Ed Pomfret, who coordinates Oxfam’s Somalia programs from Nairobi, said many NGOs themselves rely on the money-services companies to send money to partner organizations in Somalia.
“They should go one by one through each of these companies — it’s fine to investigate, but don’t just blanket close them when it’s a lifeline for so many people,” Pomfret said on the phone from Nairobi.
Another plan that drew immediate rebuke came a few days later. Nairobi wants to shutter Dadaab, one of the world’s largest refugee camps, and send its 350,000 inhabitants back to Somalia. UNHCR, the United Nations’ refugee agency, urged the government to reconsider, saying that repatriating that many people would be impossible and could cause “extreme” humanitarian consequences.

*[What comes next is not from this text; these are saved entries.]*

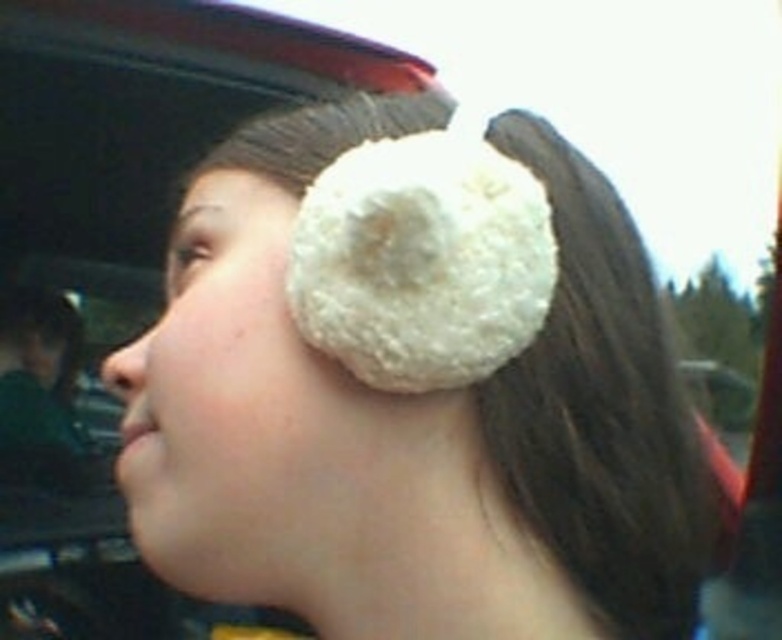 You are a photographer trying to capture the exact position of the white fluffy earmuffs at upper right in the image. According to the coordinates provided, where would you focus your camera lens to center the earmuffs?

The white fluffy earmuffs at upper right are positioned at coordinates point (413, 387), so you should focus your camera lens at that exact point to center them.

You are a photographer adjusting the focus on your camera. You notice two white fluffy earmuffs at upper right and white fluffy ear muffs at upper right in the frame. Which one is closer to the camera lens?

The white fluffy earmuffs at upper right is closer to the camera lens than the white fluffy ear muffs at upper right by 1.95 inches.

You are a photographer who wants to adjust the lighting to highlight both the white fluffy earmuffs at upper right and the white fluffy ear muffs at upper right. Since they are positioned differently, which one is located lower and needs more direct light to avoid being overshadowed?

The white fluffy earmuffs at upper right is below the white fluffy ear muffs at upper right, so it needs more direct light to avoid being overshadowed. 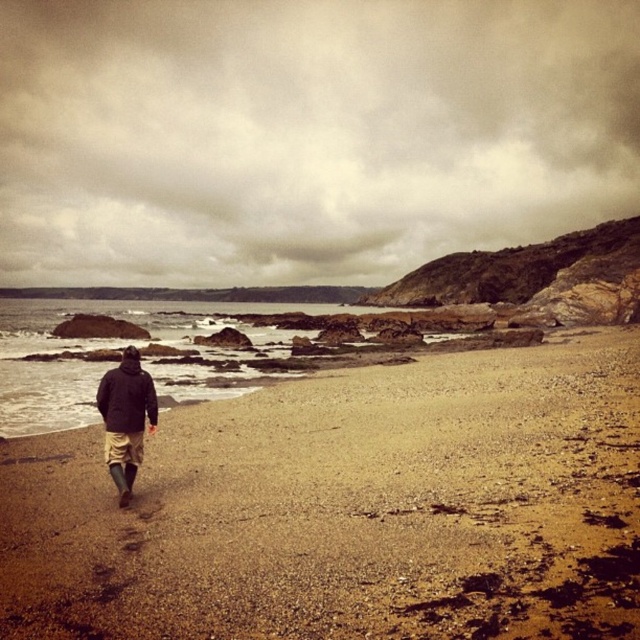 Which is more to the left, brown gravelly sand at center or dark brown leather jacket at center?

dark brown leather jacket at center

Can you confirm if brown gravelly sand at center is positioned below dark brown leather jacket at center?

Yes, brown gravelly sand at center is below dark brown leather jacket at center.

The image size is (640, 640). I want to click on brown gravelly sand at center, so click(x=348, y=508).

Locate an element on the screen. The image size is (640, 640). cloudy sky at upper center is located at coordinates (305, 134).

Consider the image. Is cloudy sky at upper center further to the viewer compared to brown gravelly sand at center?

Yes.

Locate an element on the screen. The width and height of the screenshot is (640, 640). cloudy sky at upper center is located at coordinates (305, 134).

Where is `cloudy sky at upper center`? This screenshot has width=640, height=640. cloudy sky at upper center is located at coordinates (305, 134).

Between point (125, 493) and point (125, 358), which one is positioned in front?

Positioned in front is point (125, 493).

Find the location of a particular element. dark brown leather jacket at center is located at coordinates (125, 419). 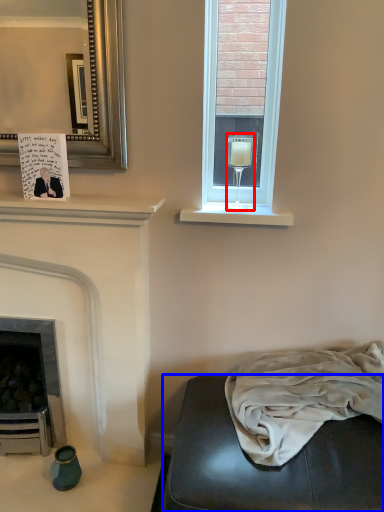 Question: Which point is closer to the camera, wine glass (highlighted by a red box) or studio couch (highlighted by a blue box)?

Choices:
 (A) wine glass
 (B) studio couch

Answer: (B)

“UNHCR stands ready to work closely with the government of Kenya to strengthen law enforcement at Dadaab and support other measures to protect refugees and Kenyans alike against possible intrusion by armed actors from across the border,” UNHCR spokesperson Karin de Gruijl said Tuesday.
The idea also drew criticism from Amnesty International, Human Rights Watch, and Doctors Without Borders.
“Instead of scapegoating refugees, Kenya is legally obliged to protect them until it is safe for them to return, and should identify and prosecute those responsible for the killings in Garissa,” Leslie Lefkow, deputy Africa director at Human Rights Watch, said, according to the Guardian.
All the frantic measures meant to insulate Kenya from Somali infection may be in vain if Kenyans are the ones doing the shooting. Authorities have identified at least four of the suspects as Kenyans. President Uhuru Kenyatta acknowledged after the massacre that the problem stems from inside Kenya, not just from Somalia.
“Our task of countering terrorism has been made all the more difficult by the fact that the planners and financiers of this brutality are deeply embedded in our communities,” Kenyatta said in his national address after the attack.